Document structure recognition data:
--------------------

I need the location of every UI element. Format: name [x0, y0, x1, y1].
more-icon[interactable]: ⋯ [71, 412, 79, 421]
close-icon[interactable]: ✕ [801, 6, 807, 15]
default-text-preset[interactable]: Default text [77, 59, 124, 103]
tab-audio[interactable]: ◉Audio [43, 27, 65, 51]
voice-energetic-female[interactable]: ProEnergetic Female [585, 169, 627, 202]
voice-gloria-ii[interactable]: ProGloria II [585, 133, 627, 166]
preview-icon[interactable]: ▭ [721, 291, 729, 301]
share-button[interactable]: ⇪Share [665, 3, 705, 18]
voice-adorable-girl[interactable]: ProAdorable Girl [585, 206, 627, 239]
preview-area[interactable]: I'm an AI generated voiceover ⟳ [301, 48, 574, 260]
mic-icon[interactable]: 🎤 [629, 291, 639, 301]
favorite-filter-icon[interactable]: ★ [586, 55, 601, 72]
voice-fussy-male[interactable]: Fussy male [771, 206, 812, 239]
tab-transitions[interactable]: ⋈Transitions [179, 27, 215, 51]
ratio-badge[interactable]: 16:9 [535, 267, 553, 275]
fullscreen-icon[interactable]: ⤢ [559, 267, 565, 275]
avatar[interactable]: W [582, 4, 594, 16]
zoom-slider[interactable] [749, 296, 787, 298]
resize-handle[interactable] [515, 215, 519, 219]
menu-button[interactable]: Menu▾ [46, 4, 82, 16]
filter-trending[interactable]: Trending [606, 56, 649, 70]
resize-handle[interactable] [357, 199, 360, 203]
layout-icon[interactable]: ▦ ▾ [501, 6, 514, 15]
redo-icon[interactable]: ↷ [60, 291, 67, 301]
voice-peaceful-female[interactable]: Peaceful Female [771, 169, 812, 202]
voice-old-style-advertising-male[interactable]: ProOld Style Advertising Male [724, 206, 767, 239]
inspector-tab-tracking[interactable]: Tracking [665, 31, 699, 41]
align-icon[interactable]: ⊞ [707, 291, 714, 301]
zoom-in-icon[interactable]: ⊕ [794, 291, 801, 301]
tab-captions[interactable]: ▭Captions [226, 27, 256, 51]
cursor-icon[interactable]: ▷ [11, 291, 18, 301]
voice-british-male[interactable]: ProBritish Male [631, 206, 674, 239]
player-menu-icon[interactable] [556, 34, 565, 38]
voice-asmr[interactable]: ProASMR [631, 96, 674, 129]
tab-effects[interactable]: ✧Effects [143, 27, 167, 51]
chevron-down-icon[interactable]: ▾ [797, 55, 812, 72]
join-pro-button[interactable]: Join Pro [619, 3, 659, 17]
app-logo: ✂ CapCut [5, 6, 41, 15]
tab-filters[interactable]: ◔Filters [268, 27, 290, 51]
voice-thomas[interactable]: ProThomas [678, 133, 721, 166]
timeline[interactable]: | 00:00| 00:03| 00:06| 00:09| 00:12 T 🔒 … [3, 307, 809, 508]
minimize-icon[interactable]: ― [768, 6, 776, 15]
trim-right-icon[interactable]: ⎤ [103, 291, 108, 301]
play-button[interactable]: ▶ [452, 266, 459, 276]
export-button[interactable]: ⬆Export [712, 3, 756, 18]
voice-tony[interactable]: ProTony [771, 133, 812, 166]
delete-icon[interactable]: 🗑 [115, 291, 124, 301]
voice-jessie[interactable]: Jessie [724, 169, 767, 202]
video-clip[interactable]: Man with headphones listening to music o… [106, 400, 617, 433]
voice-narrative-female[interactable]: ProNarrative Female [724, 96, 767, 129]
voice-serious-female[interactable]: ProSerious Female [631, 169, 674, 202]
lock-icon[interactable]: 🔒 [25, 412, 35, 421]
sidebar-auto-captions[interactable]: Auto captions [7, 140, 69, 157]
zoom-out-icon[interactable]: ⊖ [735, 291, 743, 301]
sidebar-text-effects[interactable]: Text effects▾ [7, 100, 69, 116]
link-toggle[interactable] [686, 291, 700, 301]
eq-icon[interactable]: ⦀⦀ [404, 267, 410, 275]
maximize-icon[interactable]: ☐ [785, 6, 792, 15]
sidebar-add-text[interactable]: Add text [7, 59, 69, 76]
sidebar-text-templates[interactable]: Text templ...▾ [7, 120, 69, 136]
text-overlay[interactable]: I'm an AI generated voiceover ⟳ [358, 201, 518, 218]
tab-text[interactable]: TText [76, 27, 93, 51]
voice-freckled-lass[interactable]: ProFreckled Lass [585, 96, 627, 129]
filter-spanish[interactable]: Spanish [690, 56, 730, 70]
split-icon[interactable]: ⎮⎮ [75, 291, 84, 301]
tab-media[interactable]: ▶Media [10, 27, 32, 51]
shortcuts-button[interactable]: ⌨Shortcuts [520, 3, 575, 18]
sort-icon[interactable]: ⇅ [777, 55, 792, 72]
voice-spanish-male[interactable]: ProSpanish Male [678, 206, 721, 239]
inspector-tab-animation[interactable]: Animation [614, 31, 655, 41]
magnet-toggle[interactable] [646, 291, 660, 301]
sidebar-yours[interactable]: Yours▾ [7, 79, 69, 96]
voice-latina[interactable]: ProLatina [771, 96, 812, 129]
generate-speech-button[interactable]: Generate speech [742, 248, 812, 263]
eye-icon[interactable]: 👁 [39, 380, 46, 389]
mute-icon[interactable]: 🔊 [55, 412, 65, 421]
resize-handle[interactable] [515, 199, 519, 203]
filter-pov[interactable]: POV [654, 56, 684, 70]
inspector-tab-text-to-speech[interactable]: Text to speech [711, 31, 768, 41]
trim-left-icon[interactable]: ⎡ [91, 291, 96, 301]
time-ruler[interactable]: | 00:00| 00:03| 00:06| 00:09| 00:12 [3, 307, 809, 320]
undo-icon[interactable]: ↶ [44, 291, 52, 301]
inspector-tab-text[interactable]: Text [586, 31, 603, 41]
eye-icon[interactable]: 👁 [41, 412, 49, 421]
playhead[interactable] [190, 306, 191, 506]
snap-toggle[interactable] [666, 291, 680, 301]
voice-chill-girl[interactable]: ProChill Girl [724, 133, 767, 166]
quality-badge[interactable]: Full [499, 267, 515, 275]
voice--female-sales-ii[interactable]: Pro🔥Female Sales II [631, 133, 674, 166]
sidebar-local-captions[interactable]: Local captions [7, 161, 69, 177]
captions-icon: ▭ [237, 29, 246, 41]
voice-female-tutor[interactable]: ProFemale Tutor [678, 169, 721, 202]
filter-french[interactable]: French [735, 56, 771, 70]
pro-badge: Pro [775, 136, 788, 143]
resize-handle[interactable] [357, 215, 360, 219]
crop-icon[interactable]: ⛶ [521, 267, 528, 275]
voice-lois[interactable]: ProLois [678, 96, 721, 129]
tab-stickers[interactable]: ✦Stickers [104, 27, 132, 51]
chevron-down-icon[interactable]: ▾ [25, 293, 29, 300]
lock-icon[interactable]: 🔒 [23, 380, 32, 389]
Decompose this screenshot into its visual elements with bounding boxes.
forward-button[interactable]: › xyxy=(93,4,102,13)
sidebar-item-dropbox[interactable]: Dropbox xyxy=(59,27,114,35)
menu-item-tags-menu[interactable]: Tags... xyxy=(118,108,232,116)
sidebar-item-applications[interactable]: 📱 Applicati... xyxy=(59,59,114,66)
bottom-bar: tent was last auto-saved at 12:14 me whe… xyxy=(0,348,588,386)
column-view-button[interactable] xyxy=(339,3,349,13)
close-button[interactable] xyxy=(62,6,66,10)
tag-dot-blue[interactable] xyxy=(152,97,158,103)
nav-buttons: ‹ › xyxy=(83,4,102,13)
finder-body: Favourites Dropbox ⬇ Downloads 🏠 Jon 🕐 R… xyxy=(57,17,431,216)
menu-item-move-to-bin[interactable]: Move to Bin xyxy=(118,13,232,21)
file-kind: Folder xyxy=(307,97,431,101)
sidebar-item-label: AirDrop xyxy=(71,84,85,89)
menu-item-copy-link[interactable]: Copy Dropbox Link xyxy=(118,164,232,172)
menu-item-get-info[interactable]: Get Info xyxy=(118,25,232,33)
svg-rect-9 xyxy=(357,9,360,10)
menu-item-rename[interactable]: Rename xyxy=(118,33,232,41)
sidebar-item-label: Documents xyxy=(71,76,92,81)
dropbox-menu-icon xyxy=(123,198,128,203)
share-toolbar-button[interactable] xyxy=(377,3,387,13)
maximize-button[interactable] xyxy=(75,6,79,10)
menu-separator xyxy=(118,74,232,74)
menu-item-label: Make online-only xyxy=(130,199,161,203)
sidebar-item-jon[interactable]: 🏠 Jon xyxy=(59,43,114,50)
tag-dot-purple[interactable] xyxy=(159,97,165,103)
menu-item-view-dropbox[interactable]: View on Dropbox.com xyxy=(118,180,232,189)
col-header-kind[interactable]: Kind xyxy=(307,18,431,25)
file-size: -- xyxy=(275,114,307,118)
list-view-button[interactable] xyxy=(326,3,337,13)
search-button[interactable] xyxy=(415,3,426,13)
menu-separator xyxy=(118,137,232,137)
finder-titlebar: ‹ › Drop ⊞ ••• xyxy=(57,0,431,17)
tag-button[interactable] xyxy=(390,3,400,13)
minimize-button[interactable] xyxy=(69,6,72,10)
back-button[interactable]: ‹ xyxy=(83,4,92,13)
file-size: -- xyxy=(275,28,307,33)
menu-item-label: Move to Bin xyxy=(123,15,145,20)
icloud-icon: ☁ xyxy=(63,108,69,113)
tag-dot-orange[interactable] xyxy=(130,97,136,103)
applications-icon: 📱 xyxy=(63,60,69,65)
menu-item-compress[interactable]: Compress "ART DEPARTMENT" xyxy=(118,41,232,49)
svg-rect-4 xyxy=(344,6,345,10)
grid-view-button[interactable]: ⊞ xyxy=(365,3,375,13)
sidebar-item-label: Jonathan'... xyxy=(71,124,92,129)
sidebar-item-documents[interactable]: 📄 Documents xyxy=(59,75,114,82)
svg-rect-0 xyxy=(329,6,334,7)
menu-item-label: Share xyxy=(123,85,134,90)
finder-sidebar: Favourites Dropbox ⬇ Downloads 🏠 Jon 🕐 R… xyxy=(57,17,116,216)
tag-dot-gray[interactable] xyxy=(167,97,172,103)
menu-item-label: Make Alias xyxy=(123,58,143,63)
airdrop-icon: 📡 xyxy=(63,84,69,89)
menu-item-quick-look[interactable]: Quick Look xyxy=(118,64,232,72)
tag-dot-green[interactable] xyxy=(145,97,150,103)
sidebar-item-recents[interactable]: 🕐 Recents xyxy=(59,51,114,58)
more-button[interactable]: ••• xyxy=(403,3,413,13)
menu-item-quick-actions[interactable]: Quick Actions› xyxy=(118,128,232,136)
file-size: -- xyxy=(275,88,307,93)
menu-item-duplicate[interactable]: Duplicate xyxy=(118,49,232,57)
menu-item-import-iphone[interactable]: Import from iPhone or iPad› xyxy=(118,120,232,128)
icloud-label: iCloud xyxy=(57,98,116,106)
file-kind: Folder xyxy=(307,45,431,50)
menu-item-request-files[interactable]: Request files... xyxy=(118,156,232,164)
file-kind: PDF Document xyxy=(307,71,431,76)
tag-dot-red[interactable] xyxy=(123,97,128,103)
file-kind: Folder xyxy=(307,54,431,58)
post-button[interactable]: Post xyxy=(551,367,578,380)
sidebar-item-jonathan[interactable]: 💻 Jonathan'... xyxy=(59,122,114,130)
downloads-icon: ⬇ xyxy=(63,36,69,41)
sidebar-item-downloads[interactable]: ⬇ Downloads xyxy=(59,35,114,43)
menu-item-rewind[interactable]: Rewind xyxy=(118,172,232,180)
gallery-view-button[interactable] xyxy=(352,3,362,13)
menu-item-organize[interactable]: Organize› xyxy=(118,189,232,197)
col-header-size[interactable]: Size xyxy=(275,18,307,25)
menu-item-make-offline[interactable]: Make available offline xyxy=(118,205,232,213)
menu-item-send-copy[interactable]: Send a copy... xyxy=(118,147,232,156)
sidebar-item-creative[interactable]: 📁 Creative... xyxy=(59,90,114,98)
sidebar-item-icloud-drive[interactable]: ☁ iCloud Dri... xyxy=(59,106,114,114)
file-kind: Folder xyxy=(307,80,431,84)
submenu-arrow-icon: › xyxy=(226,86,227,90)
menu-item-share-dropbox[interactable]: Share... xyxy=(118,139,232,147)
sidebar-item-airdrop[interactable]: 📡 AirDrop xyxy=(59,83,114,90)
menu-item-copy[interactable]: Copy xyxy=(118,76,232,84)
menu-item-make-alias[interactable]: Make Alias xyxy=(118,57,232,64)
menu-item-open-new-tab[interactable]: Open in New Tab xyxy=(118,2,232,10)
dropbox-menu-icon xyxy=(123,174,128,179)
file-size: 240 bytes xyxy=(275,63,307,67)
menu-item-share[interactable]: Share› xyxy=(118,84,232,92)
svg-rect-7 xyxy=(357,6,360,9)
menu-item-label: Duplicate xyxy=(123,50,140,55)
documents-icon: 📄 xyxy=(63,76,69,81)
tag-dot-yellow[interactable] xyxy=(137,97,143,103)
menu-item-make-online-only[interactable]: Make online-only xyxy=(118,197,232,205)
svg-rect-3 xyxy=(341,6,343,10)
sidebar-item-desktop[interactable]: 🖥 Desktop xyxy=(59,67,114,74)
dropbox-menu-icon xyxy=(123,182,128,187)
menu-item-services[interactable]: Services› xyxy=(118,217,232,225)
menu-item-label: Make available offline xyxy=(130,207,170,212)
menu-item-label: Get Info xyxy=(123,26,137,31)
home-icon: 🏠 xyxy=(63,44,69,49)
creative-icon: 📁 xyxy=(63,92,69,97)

--------------------

**INSTRUCTIONS FOR THE TASK:** Each line in the records above with "auto" must be returned.

**SOLVED EXERCISE:**
sidebar-auto-captions[interactable]: Auto captions [7, 140, 69, 157]
bottom-bar: tent was last auto-saved at 12:14 me whe… xyxy=(0,348,588,386)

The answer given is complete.